==== Records provided
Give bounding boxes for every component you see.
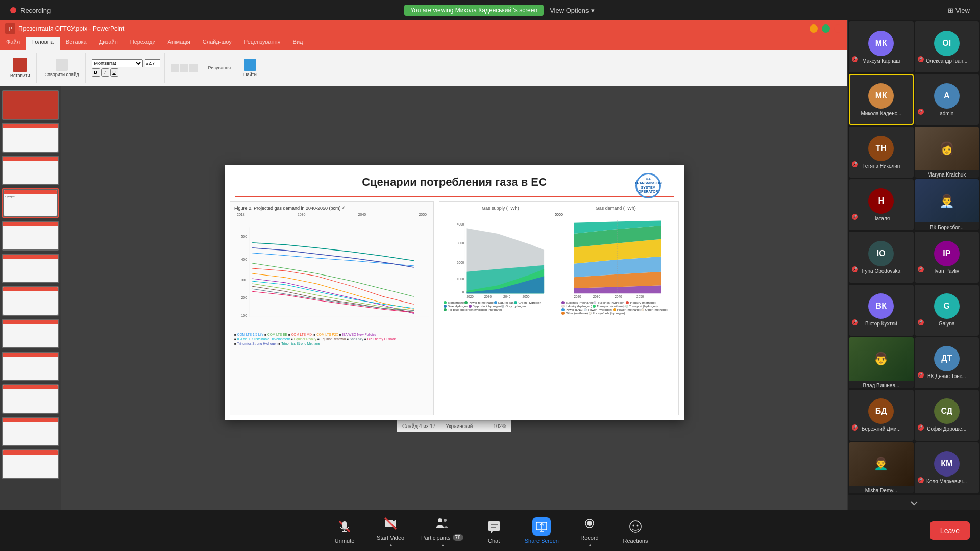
participant-tile-misha[interactable]: 👨‍🦱 Misha Demy... [849, 442, 914, 493]
tab-file[interactable]: Файл [0, 37, 26, 50]
participant-tile-kolya[interactable]: КМ Коля Маркевич... 🎤 [915, 442, 979, 493]
slide-4[interactable]: 4 Сценарии... [2, 188, 59, 218]
leave-button[interactable]: Leave [930, 521, 970, 540]
participant-name-admin: admin [938, 111, 955, 116]
unmute-icon [335, 517, 354, 536]
participant-tile-iryna[interactable]: IO Iryna Obodovska 🎤 [849, 232, 914, 283]
participant-tile-denys[interactable]: ДТ ВК Денис Тонк... 🎤 [915, 337, 979, 388]
tab-animation[interactable]: Анімація [162, 37, 197, 50]
slide-6[interactable]: 6 [2, 254, 59, 283]
viewing-badge: You are viewing Микола Каденський 's scr… [404, 5, 544, 16]
top-bar-center: You are viewing Микола Каденський 's scr… [404, 5, 594, 16]
slide-count: Слайд 4 из 17 [402, 423, 435, 429]
recording-label: Recording [20, 7, 51, 14]
slide-10[interactable]: 10 [2, 384, 59, 414]
svg-text:1000: 1000 [457, 277, 464, 280]
participant-tile-sofiya[interactable]: СД Софія Дороше... 🎤 [915, 390, 979, 441]
underline-btn[interactable]: U [110, 68, 118, 77]
participant-tile-vlad[interactable]: 👨 Влад Вишнев... [849, 337, 914, 388]
participant-avatar-admin: A [934, 83, 960, 109]
slide-7[interactable]: 7 [2, 286, 59, 316]
start-video-button[interactable]: Start Video ▲ [375, 514, 406, 547]
participant-tile-oleksandr[interactable]: ОІ Олександр Іван... 🎤 [915, 21, 979, 72]
participant-tile-maksym[interactable]: МК Максум Карпаш 🎤 [849, 21, 914, 72]
top-bar-right: ⊞ View [948, 7, 970, 14]
top-bar-left: Recording [10, 7, 51, 14]
reactions-button[interactable]: Reactions [620, 517, 651, 544]
participant-name-mykola: Микола Каденс... [859, 111, 903, 116]
participant-tile-tetyana[interactable]: ТН Тетяна Николин 🎤 [849, 127, 914, 178]
slide-main-area: Сценарии потребления газа в ЕС UA TRANSM… [61, 86, 847, 510]
participant-tile-galyna[interactable]: G Galyna 🎤 [915, 285, 979, 336]
slide-3[interactable]: 3 [2, 156, 59, 185]
align-left-icon[interactable] [171, 64, 179, 72]
zoom-level: 102% [493, 423, 506, 429]
tab-design[interactable]: Дизайн [93, 37, 124, 50]
new-slide-btn[interactable]: Створити слайд [43, 58, 81, 78]
share-screen-button[interactable]: Share Screen [525, 517, 559, 544]
participant-tile-ivan[interactable]: IP Ivan Pavliv 🎤 [915, 232, 979, 283]
area-chart-section: Gas supply (TWh) Gas demand (TWh) 5000 [439, 201, 679, 415]
ppt-window-controls [810, 24, 842, 33]
align-center-icon[interactable] [180, 64, 188, 72]
active-slide[interactable]: Сценарии потребления газа в ЕС UA TRANSM… [225, 165, 684, 420]
ppt-app-icon: P [5, 23, 15, 34]
slide-8[interactable]: 8 [2, 319, 59, 348]
italic-btn[interactable]: I [101, 68, 109, 77]
slide-2[interactable]: 2 [2, 123, 59, 153]
mute-icon-galyna: 🎤 [918, 319, 924, 325]
slide-12[interactable]: 12 [2, 449, 59, 479]
maximize-button[interactable] [822, 24, 830, 33]
tab-insert[interactable]: Вставка [60, 37, 93, 50]
start-video-chevron[interactable]: ▲ [389, 543, 393, 547]
find-btn[interactable]: Найти [241, 58, 259, 78]
participants-chevron[interactable]: ▲ [440, 543, 445, 547]
participant-tile-natalia[interactable]: Н Наталя 🎤 [849, 179, 914, 230]
tab-home[interactable]: Головна [26, 37, 60, 50]
font-family-select[interactable]: Montserrat [92, 59, 143, 67]
participant-name-denys: ВК Денис Тонк... [925, 373, 968, 379]
svg-text:2000: 2000 [457, 260, 464, 264]
participant-tile-maryna[interactable]: 👩 Maryna Kraichuk [915, 127, 979, 178]
svg-text:200: 200 [241, 296, 247, 299]
participants-label: Participants [421, 535, 450, 541]
unmute-button[interactable]: Unmute [329, 517, 360, 544]
slide-9[interactable]: 9 [2, 352, 59, 381]
participant-tile-viktor[interactable]: ВК Віктор Кухтєй 🎤 [849, 285, 914, 336]
close-button[interactable] [834, 24, 842, 33]
tab-review[interactable]: Рецензування [238, 37, 287, 50]
svg-point-40 [444, 519, 447, 522]
bottom-toolbar: Unmute Start Video ▲ Participants 78 [0, 510, 980, 551]
record-button[interactable]: Record ▲ [574, 514, 605, 547]
svg-text:2030: 2030 [484, 294, 492, 298]
line-chart-section: Figure 2. Projected gas demand in 2040-2… [230, 201, 434, 415]
record-chevron[interactable]: ▲ [588, 543, 592, 547]
slide-1[interactable]: 1 [2, 90, 59, 120]
slide-5[interactable]: 5 [2, 221, 59, 251]
chat-button[interactable]: Chat [479, 517, 509, 544]
participants-button[interactable]: Participants 78 ▲ [421, 514, 463, 547]
participant-name-tetyana: Тетяна Николин [860, 163, 902, 169]
view-options-button[interactable]: View Options ▾ [550, 7, 594, 14]
align-right-icon[interactable] [189, 64, 198, 72]
area-chart-legend: Biomethane Power to methane Natural gas … [444, 301, 674, 315]
font-size-input[interactable] [145, 59, 160, 67]
slide-11[interactable]: 11 [2, 417, 59, 446]
sidebar-expand-button[interactable] [848, 495, 980, 510]
svg-text:4000: 4000 [457, 222, 464, 226]
minimize-button[interactable] [810, 24, 818, 33]
participant-tile-berezhny[interactable]: БД Бережний Дми... 🎤 [849, 390, 914, 441]
svg-text:2050: 2050 [522, 294, 530, 298]
participant-tile-vk-borys[interactable]: 👨‍💼 ВК Борисбог... [915, 179, 979, 230]
mute-icon-iryna: 🎤 [852, 266, 858, 272]
tab-slideshow[interactable]: Слайд-шоу [197, 37, 238, 50]
supply-area-chart: 4000 3000 2000 1000 0 [444, 217, 558, 299]
tab-transitions[interactable]: Переходи [124, 37, 162, 50]
paste-btn[interactable]: Вставити [8, 57, 32, 79]
participant-tile-admin[interactable]: A admin 🎤 [915, 74, 979, 125]
participant-tile-mykola[interactable]: МК Микола Каденс... [849, 74, 914, 125]
participant-avatar-kolya: КМ [934, 451, 960, 477]
tab-view[interactable]: Вид [287, 37, 309, 50]
top-bar: Recording You are viewing Микола Каденсь… [0, 0, 980, 20]
bold-btn[interactable]: B [92, 68, 100, 77]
========
- _Your assignment_: Check the entries above line by line and return each one containing the word "mykola".

- _Answer for this exercise_:
participant-name-mykola: Микола Каденс... [859, 111, 903, 116]
participant-tile-mykola[interactable]: МК Микола Каденс... [849, 74, 914, 125]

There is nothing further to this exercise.